Top of PROVIDED RECORDS

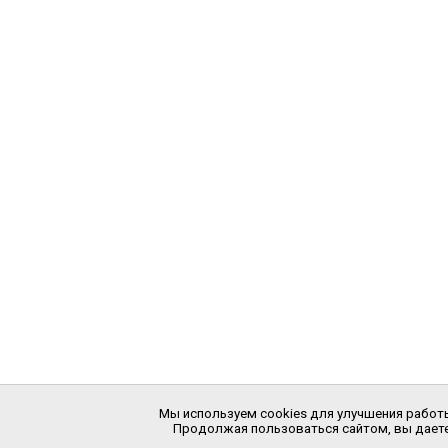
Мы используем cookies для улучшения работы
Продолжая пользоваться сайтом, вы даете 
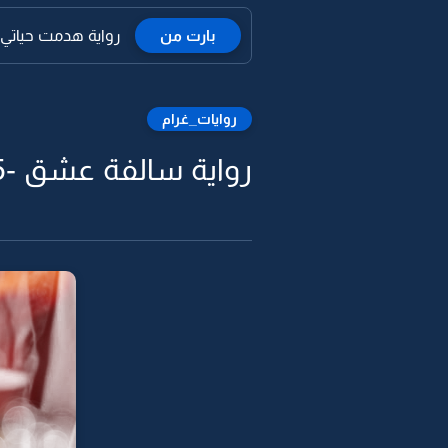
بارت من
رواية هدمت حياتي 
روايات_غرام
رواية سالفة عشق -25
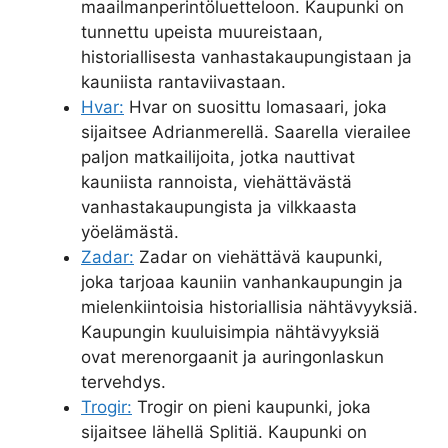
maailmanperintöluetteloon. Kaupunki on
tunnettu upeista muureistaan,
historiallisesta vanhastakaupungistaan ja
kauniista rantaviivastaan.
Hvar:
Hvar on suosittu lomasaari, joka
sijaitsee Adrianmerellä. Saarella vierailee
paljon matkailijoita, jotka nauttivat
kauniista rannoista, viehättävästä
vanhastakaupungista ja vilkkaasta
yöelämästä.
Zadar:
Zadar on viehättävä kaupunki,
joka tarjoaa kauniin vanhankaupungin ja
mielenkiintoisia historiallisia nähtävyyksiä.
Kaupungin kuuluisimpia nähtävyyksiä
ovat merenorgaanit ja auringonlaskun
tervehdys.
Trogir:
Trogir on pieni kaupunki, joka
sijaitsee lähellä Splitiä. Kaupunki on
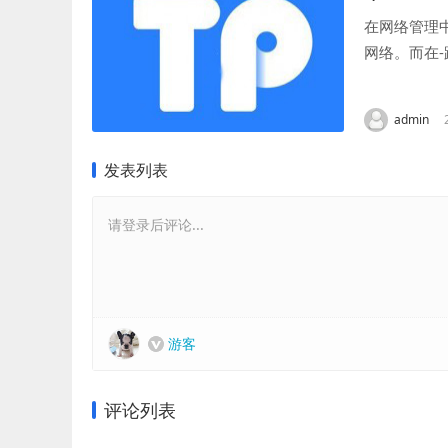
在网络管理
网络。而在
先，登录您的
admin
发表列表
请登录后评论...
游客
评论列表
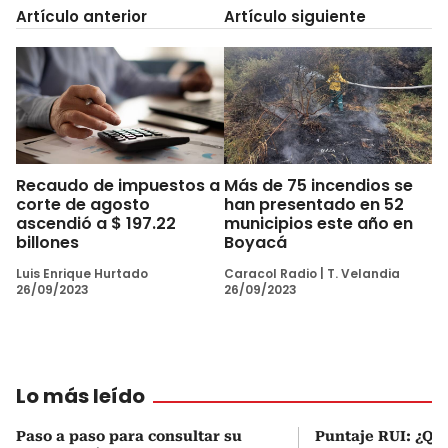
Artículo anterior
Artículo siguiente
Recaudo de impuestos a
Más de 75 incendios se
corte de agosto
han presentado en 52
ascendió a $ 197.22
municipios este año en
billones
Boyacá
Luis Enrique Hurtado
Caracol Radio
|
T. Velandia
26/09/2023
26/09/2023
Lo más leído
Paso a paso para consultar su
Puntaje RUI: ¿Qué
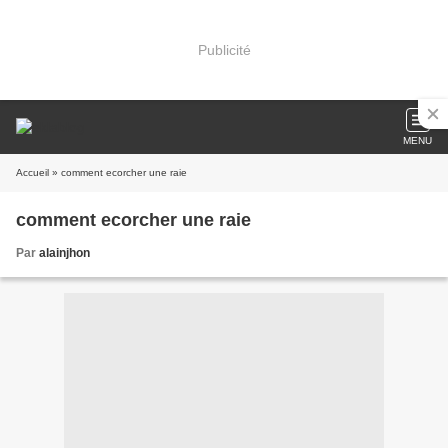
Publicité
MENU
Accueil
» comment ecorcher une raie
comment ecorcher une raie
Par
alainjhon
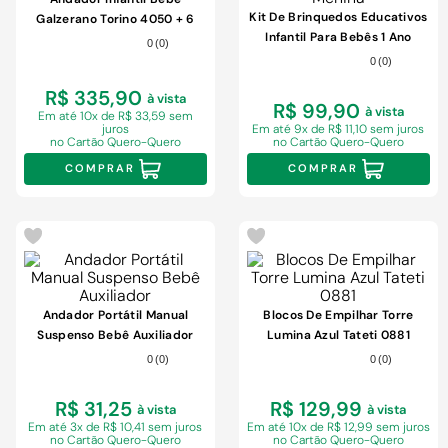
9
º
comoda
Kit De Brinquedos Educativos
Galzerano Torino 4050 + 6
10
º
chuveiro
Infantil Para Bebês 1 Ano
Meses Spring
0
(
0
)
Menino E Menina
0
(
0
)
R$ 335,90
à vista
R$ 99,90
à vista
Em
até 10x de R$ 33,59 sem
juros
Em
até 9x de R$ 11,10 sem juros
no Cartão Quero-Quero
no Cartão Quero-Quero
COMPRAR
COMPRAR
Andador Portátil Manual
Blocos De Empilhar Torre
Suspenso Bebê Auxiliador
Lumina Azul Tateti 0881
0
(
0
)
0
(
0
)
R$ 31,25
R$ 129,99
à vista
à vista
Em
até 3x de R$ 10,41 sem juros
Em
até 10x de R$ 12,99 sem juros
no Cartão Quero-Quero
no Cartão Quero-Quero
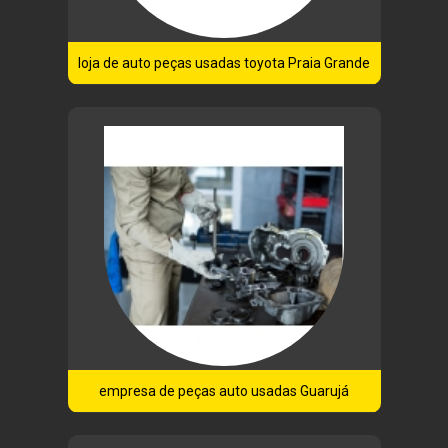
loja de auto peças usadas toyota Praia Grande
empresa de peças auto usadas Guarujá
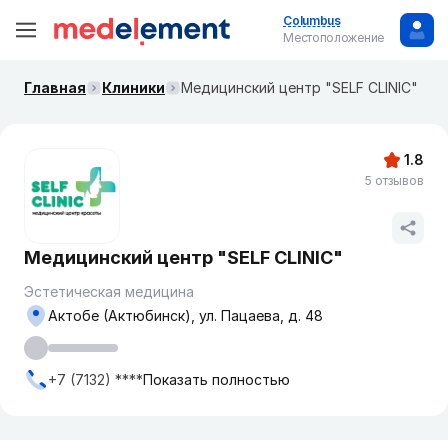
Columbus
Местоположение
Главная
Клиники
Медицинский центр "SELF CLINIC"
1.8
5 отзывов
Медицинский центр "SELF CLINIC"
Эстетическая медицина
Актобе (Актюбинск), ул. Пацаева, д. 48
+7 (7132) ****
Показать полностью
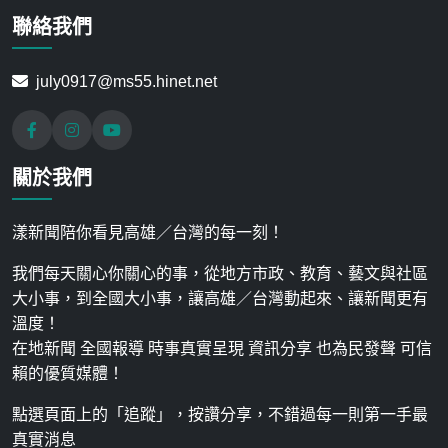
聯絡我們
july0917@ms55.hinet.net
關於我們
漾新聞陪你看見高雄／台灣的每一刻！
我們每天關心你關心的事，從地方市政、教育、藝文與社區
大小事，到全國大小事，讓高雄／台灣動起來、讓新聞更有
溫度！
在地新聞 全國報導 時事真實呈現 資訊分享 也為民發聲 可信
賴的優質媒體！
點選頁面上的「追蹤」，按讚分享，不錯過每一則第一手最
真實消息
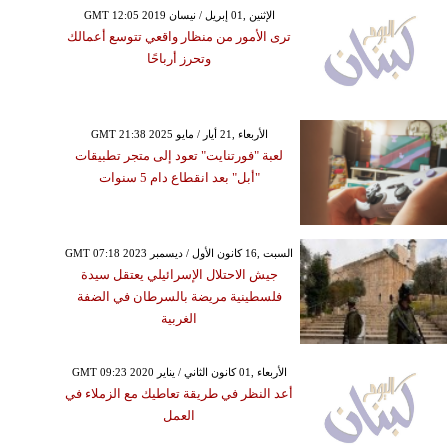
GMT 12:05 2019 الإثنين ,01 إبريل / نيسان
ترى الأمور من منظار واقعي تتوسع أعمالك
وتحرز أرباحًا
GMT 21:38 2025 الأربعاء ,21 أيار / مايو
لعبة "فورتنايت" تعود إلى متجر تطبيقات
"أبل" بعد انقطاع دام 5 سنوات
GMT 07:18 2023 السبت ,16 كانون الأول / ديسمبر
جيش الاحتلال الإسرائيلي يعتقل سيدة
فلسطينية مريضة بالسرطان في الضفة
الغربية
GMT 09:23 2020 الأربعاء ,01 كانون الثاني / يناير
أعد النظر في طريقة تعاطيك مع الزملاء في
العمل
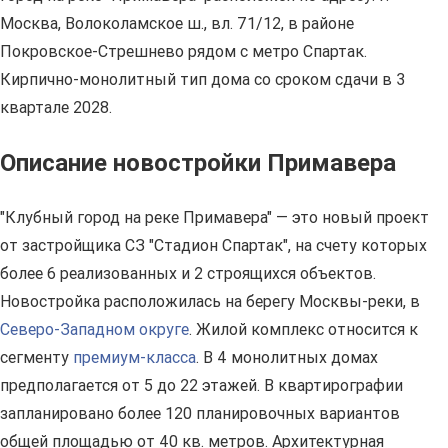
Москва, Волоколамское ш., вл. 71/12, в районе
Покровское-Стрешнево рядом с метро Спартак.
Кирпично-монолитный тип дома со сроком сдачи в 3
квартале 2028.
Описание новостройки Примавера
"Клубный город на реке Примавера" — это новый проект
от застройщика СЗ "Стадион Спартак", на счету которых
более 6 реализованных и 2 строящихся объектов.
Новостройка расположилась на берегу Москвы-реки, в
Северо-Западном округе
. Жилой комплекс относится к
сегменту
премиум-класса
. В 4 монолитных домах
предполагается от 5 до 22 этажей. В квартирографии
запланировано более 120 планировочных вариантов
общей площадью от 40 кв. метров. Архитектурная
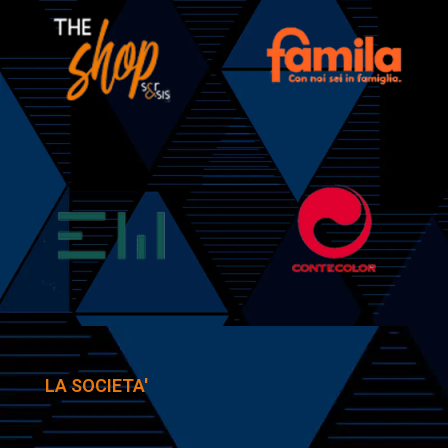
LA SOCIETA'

Bottom of PROVIDED RECORDS

> PROBLEM STATEMENT
Your copy should match every entry above exactly and contain no pictures.

> YOUR RESPONSE
Мы используем cookies для улучшения работы
Продолжая пользоваться сайтом, вы даете 
بارت من
رواية هدمت حياتي 
روايات_غرام
رواية سالفة عشق -25
maailmanperintöluetteloon. Kaupunki on
tunnettu upeista muureistaan,
historiallisesta vanhastakaupungistaan ja
kauniista rantaviivastaan.
Hvar:
Hvar on suosittu lomasaari, joka
sijaitsee Adrianmerellä. Saarella vierailee
paljon matkailijoita, jotka nauttivat
kauniista rannoista, viehättävästä
vanhastakaupungista ja vilkkaasta
yöelämästä.
Zadar:
Zadar on viehättävä kaupunki,
joka tarjoaa kauniin vanhankaupungin ja
mielenkiintoisia historiallisia nähtävyyksiä.
Kaupungin kuuluisimpia nähtävyyksiä
ovat merenorgaanit ja auringonlaskun
tervehdys.
Trogir:
Trogir on pieni kaupunki, joka
sijaitsee lähellä Splitiä. Kaupunki on
在网络管理
网络。而在
先，登录您的
admin
发表列表
请登录后评论...
游客
评论列表
Artículo anterior
Artículo siguiente
Recaudo de impuestos a
Más de 75 incendios se
corte de agosto
han presentado en 52
ascendió a $ 197.22
municipios este año en
billones
Boyacá
Luis Enrique Hurtado
Caracol Radio
|
T. Velandia
26/09/2023
26/09/2023
Lo más leído
Paso a paso para consultar su
Puntaje RUI: ¿Qué
Publicité
MENU
Accueil
» comment ecorcher une raie
comment ecorcher une raie
Par
alainjhon
9
º
comoda
Kit De Brinquedos Educativos
Galzerano Torino 4050 + 6
10
º
chuveiro
Infantil Para Bebês 1 Ano
Meses Spring
0
(
0
)
Menino E Menina
0
(
0
)
R$ 335,90
à vista
R$ 99,90
à vista
Em
até 10x de R$ 33,59 sem
juros
Em
até 9x de R$ 11,10 sem juros
no Cartão Quero-Quero
no Cartão Quero-Quero
COMPRAR
COMPRAR
Andador Portátil Manual
Blocos De Empilhar Torre
Suspenso Bebê Auxiliador
Lumina Azul Tateti 0881
0
(
0
)
0
(
0
)
R$ 31,25
R$ 129,99
à vista
à vista
Em
até 3x de R$ 10,41 sem juros
Em
até 10x de R$ 12,99 sem juros
no Cartão Quero-Quero
no Cartão Quero-Quero
loja de auto peças usadas toyota Praia Grande
empresa de peças auto usadas Guarujá
Columbus
Местоположение
Главная
Клиники
Медицинский центр "SELF CLINIC"
1.8
5 отзывов
Медицинский центр "SELF CLINIC"
Эстетическая медицина
Актобе (Актюбинск), ул. Пацаева, д. 48
+7 (7132) ****
Показать полностью
聯絡我們
july0917@ms55.hinet.net
關於我們
漾新聞陪你看見高雄／台灣的每一刻！
我們每天關心你關心的事，從地方市政、教育、藝文與社區
大小事，到全國大小事，讓高雄／台灣動起來、讓新聞更有
溫度！
在地新聞 全國報導 時事真實呈現 資訊分享 也為民發聲 可信
賴的優質媒體！
點選頁面上的「追蹤」，按讚分享，不錯過每一則第一手最
真實消息
GMT 12:05 2019 الإثنين ,01 إبريل / نيسان
ترى الأمور من منظار واقعي تتوسع أعمالك
وتحرز أرباحًا
GMT 21:38 2025 الأربعاء ,21 أيار / مايو
لعبة "فورتنايت" تعود إلى متجر تطبيقات
"أبل" بعد انقطاع دام 5 سنوات
GMT 07:18 2023 السبت ,16 كانون الأول / ديسمبر
جيش الاحتلال الإسرائيلي يعتقل سيدة
فلسطينية مريضة بالسرطان في الضفة
الغربية
GMT 09:23 2020 الأربعاء ,01 كانون الثاني / يناير
أعد النظر في طريقة تعاطيك مع الزملاء في
العمل
Москва, Волоколамское ш., вл. 71/12, в районе
Покровское-Стрешнево рядом с метро Спартак.
Кирпично-монолитный тип дома со сроком сдачи в 3
квартале 2028.
Описание новостройки Примавера
"Клубный город на реке Примавера" — это новый проект
от застройщика СЗ "Стадион Спартак", на счету которых
более 6 реализованных и 2 строящихся объектов.
Новостройка расположилась на берегу Москвы-реки, в
Северо-Западном округе
. Жилой комплекс относится к
сегменту
премиум-класса
. В 4 монолитных домах
предполагается от 5 до 22 этажей. В квартирографии
запланировано более 120 планировочных вариантов
общей площадью от 40 кв. метров. Архитектурная
LA SOCIETA'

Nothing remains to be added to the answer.